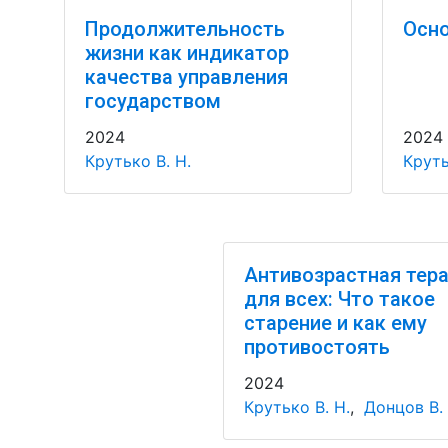
Продолжительность
Осно
жизни как индикатор
качества управления
государством
2024
2024
Крутько В. Н.
Круть
Антивозрастная тер
для всех: Что такое
старение и как ему
противостоять
2024
Крутько В. Н.
,
Донцов В. 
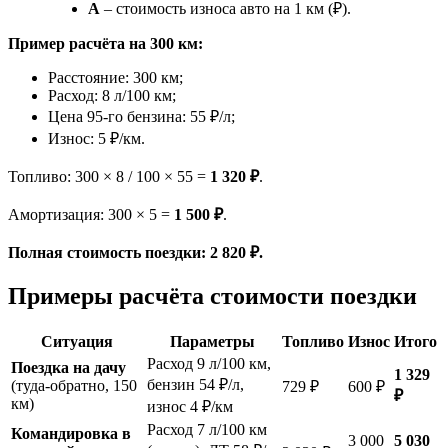
A
– стоимость износа авто на 1 км (₽).
Пример расчёта на 300 км:
Расстояние: 300 км;
Расход: 8 л/100 км;
Цена 95-го бензина: 55 ₽/л;
Износ: 5 ₽/км.
Топливо: 300 × 8 / 100 × 55 =
1 320 ₽
.
Амортизация: 300 × 5 =
1 500 ₽
.
Полная стоимость поездки: 2 820 ₽.
Примеры расчёта стоимости поездки
Ситуация
Параметры
Топливо
Износ
Итого
Расход 9 л/100 км,
Поездка на дачу
1 329
бензин 54 ₽/л,
(туда-обратно, 150
729 ₽
600 ₽
₽
км)
износ 4 ₽/км
Расход 7 л/100 км
Командировка в
3 000
5 030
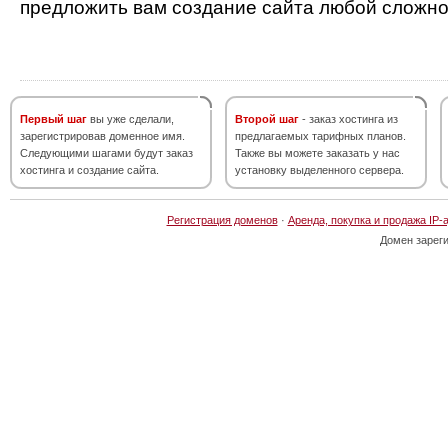
предложить вам создание сайта любой сложно
Первый шаг
вы уже сделали,
Второй шаг
- заказ хостинга из
зарегистрировав доменное имя.
предлагаемых тарифных планов.
Следующими шагами будут заказ
Также вы можете заказать у нас
хостинга и создание сайта.
установку выделенного сервера.
Регистрация доменов
·
Аренда, покупка и продажа IP-
Домен зарег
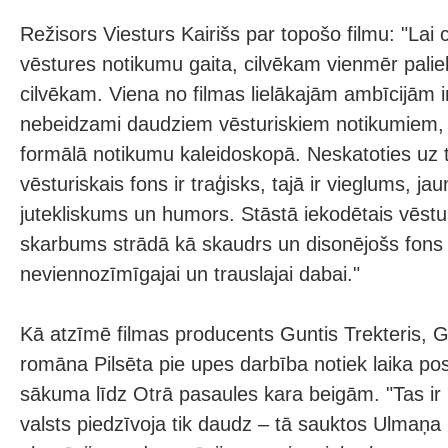
Režisors Viesturs Kairišs par topošo filmu: "Lai 
vēstures notikumu gaita, cilvēkam vienmēr paliek
cilvēkam. Viena no filmas lielākajām ambīcijām ir 
nebeidzami daudziem vēsturiskiem notikumiem, 
formālā notikumu kaleidoskopā. Neskatoties uz t
vēsturiskais fons ir traģisks, tajā ir vieglums, ja
jutekliskums un humors. Stāstā iekodētais vēst
skarbums strādā kā skaudrs un disonējošs fons 
neviennozīmīgajai un trauslajai dabai."
Kā atzīmē filmas producents Guntis Trekteris,
romāna Pilsēta pie upes darbība notiek laika p
sākuma līdz Otrā pasaules kara beigām. "Tas ir
valsts piedzīvoja tik daudz – tā sauktos Ulmaņa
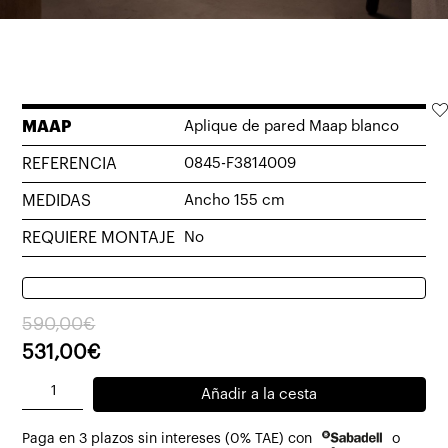
MAAP
Aplique de pared Maap blanco
REFERENCIA
0845-F3814009
MEDIDAS
Ancho 155 cm
REQUIERE MONTAJE
No
El
El
590,00
€
precio
precio
531,00
€
original
actual
Aplique
Añadir a la cesta
era:
es:
de
590,00€.
531,00€.
Paga en 3 plazos sin intereses (0% TAE) con
o
pared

■ ■ ■ ■ ■

> [TASK INSTRUCTIONS]: The expected output is an exact copy of the lines from the one holding "Пример расчёта на" through the last line of the listing above, with the pictures omitted.

> [WRITTEN ANSWER]:
Пример расчёта на 300 км:
Расстояние: 300 км;
Расход: 8 л/100 км;
Цена 95-го бензина: 55 ₽/л;
Износ: 5 ₽/км.
Топливо: 300 × 8 / 100 × 55 =
1 320 ₽
.
Амортизация: 300 × 5 =
1 500 ₽
.
Полная стоимость поездки: 2 820 ₽.
Примеры расчёта стоимости поездки
Ситуация
Параметры
Топливо
Износ
Итого
Расход 9 л/100 км,
Поездка на дачу
1 329
бензин 54 ₽/л,
(туда-обратно, 150
729 ₽
600 ₽
₽
км)
износ 4 ₽/км
Расход 7 л/100 км
Командировка в
3 000
5 030
предложить вам создание сайта любой сложно
Первый шаг
вы уже сделали,
Второй шаг
- заказ хостинга из
зарегистрировав доменное имя.
предлагаемых тарифных планов.
Следующими шагами будут заказ
Также вы можете заказать у нас
хостинга и создание сайта.
установку выделенного сервера.
Регистрация доменов
·
Аренда, покупка и продажа IP-
Домен зарег
Režisors Viesturs Kairišs par topošo filmu: "Lai 
vēstures notikumu gaita, cilvēkam vienmēr paliek
cilvēkam. Viena no filmas lielākajām ambīcijām ir 
nebeidzami daudziem vēsturiskiem notikumiem, 
formālā notikumu kaleidoskopā. Neskatoties uz t
vēsturiskais fons ir traģisks, tajā ir vieglums, ja
jutekliskums un humors. Stāstā iekodētais vēst
skarbums strādā kā skaudrs un disonējošs fons 
neviennozīmīgajai un trauslajai dabai."
Kā atzīmē filmas producents Guntis Trekteris,
romāna Pilsēta pie upes darbība notiek laika p
sākuma līdz Otrā pasaules kara beigām. "Tas ir
valsts piedzīvoja tik daudz – tā sauktos Ulmaņa
MAAP
Aplique de pared Maap blanco
REFERENCIA
0845-F3814009
MEDIDAS
Ancho 155 cm
REQUIERE MONTAJE
No
El
El
590,00
€
precio
precio
531,00
€
original
actual
Aplique
Añadir a la cesta
era:
es:
de
590,00€.
531,00€.
Paga en 3 plazos sin intereses (0% TAE) con
o
pared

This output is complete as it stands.